#### [What needs to be done]
Search the data below for the word "Ngăn" and report how many lines contain it. Nothing but the number is needed.

(Saved entries)
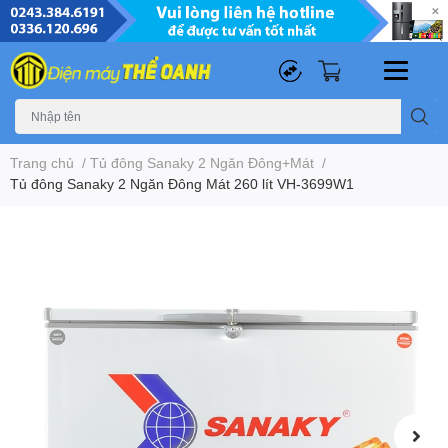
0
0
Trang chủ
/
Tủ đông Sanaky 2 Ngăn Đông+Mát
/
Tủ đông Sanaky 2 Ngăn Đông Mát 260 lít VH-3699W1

...

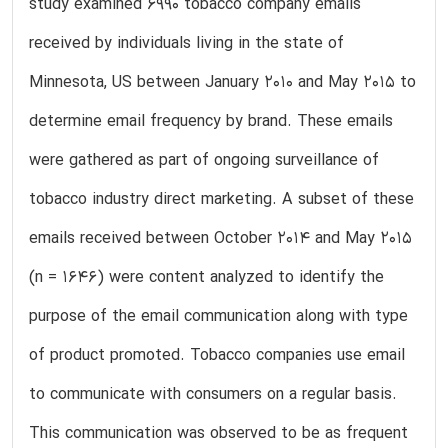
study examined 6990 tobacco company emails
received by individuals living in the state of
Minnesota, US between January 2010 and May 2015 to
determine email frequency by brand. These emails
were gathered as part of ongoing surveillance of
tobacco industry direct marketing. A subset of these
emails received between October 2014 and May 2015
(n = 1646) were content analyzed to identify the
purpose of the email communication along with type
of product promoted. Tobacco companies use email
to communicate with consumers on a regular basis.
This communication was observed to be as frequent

#### [Exercise answer]
2